WORK INSTRUCTION
Restate all entries exactly. Skip the images.

[[ INPUT DATA open ]]

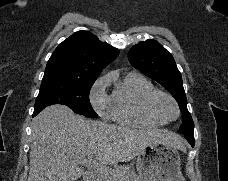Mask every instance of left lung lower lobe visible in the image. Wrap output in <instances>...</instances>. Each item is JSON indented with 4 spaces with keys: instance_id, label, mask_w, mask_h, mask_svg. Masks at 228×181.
I'll return each instance as SVG.
<instances>
[{
    "instance_id": "1",
    "label": "left lung lower lobe",
    "mask_w": 228,
    "mask_h": 181,
    "mask_svg": "<svg viewBox=\"0 0 228 181\" xmlns=\"http://www.w3.org/2000/svg\"><path fill=\"white\" fill-rule=\"evenodd\" d=\"M184 137L188 140L192 147H194L195 140H194V132L188 131L184 133Z\"/></svg>"
}]
</instances>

[[ INPUT DATA closed ]]

TASK RESULT
Mask every instance of left lung lower lobe visible in the image. Wrap output in <instances>...</instances>. Each item is JSON indented with 4 spaces with keys: instance_id, label, mask_w, mask_h, mask_svg. Masks at 228×181.
I'll return each instance as SVG.
<instances>
[{
    "instance_id": "1",
    "label": "left lung lower lobe",
    "mask_w": 228,
    "mask_h": 181,
    "mask_svg": "<svg viewBox=\"0 0 228 181\" xmlns=\"http://www.w3.org/2000/svg\"><path fill=\"white\" fill-rule=\"evenodd\" d=\"M184 137L188 140L192 147H194L195 140H194V132L188 131L184 133Z\"/></svg>"
}]
</instances>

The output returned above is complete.